-- Stored data --
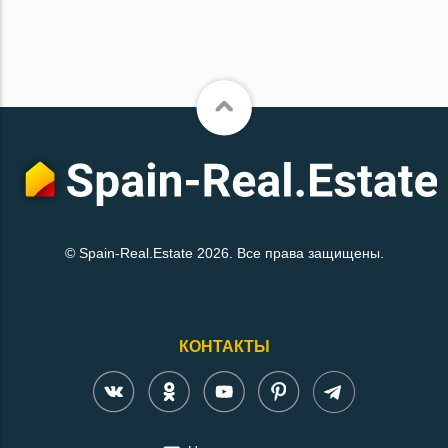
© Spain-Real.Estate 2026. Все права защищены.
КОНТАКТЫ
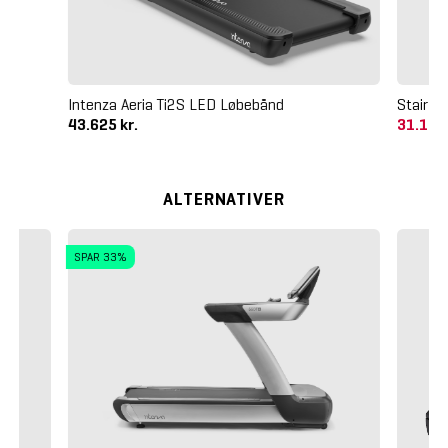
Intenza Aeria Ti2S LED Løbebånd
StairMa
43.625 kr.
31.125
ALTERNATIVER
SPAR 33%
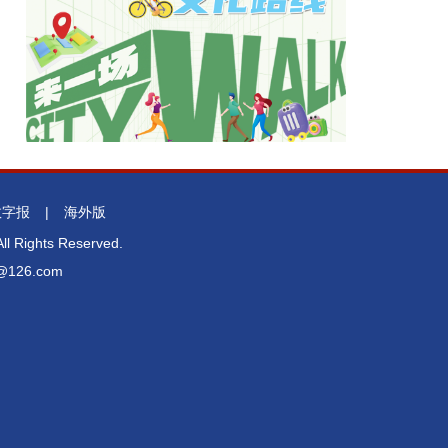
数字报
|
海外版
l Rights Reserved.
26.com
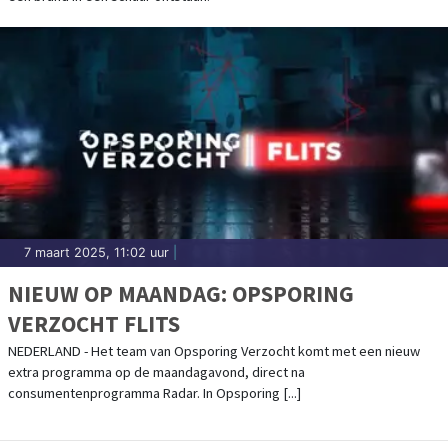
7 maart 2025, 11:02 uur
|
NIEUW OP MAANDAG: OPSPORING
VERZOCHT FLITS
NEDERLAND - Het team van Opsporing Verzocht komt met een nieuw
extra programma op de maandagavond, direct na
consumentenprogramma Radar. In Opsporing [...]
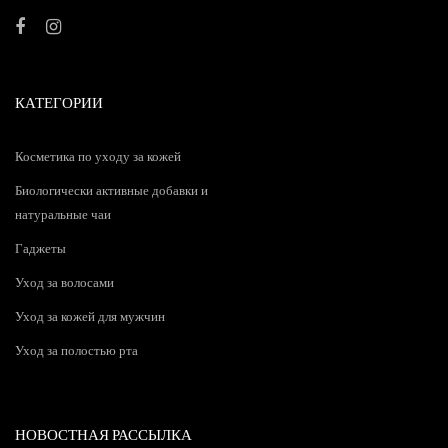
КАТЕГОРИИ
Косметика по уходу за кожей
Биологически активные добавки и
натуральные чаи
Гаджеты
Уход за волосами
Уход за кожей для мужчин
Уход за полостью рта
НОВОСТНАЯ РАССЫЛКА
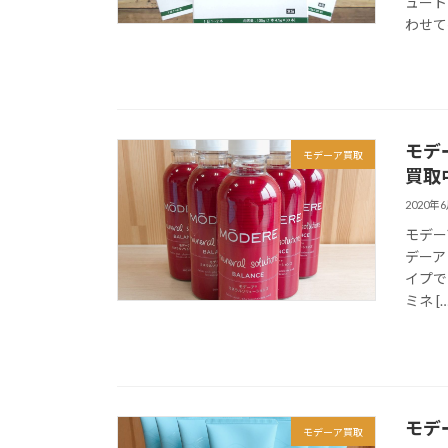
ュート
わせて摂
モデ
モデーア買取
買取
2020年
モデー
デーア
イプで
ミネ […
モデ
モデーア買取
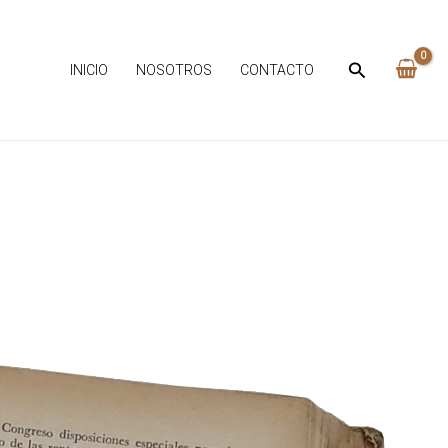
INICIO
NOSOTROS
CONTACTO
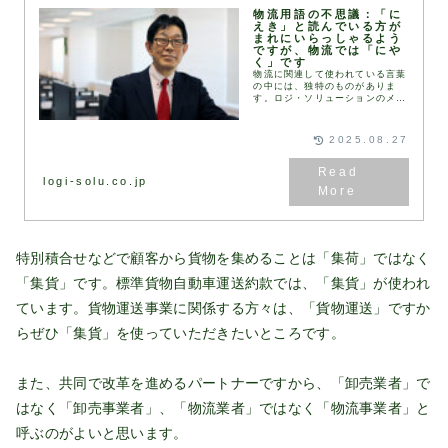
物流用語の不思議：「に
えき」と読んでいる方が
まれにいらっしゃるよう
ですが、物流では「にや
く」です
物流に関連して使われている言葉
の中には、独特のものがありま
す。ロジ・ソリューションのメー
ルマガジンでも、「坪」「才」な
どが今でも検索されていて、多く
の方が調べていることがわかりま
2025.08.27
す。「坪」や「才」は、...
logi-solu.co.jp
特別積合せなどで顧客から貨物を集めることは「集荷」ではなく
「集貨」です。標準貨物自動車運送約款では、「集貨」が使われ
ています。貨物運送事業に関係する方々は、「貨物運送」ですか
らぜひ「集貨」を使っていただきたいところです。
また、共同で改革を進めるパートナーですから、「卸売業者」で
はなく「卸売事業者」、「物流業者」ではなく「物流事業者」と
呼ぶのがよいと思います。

-- What is expected --
Retype, exactly as written, each line from the one containing "す。ロジ・ソリューションのメー" through the last line of the listing above, and leave out all other lines.

-- Solution for this problem --
す。ロジ・ソリューションのメー
ルマガジンでも、「坪」「才」な
どが今でも検索されていて、多く
の方が調べていることがわかりま
2025.08.27
す。「坪」や「才」は、...
logi-solu.co.jp
特別積合せなどで顧客から貨物を集めることは「集荷」ではなく
「集貨」です。標準貨物自動車運送約款では、「集貨」が使われ
ています。貨物運送事業に関係する方々は、「貨物運送」ですか
らぜひ「集貨」を使っていただきたいところです。
また、共同で改革を進めるパートナーですから、「卸売業者」で
はなく「卸売事業者」、「物流業者」ではなく「物流事業者」と
呼ぶのがよいと思います。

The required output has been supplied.